> _Required action_: Output each record below exactly. No images go in the copy.

⟨

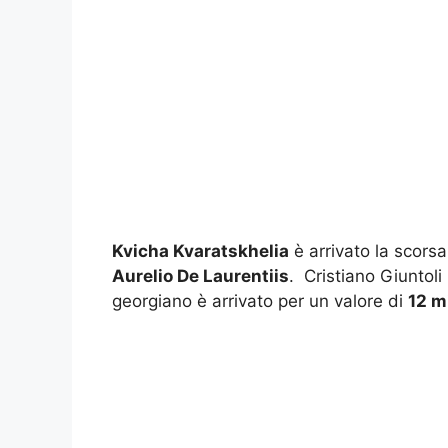
Kvicha Kvaratskhelia
è arrivato la scorsa
Aurelio De Laurentiis
. Cristiano Giuntoli
georgiano è arrivato per un valore di
12 mi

⟩

> _Result below_:
Kvicha Kvaratskhelia
è arrivato la scorsa
Aurelio De Laurentiis
. Cristiano Giuntoli
georgiano è arrivato per un valore di
12 mi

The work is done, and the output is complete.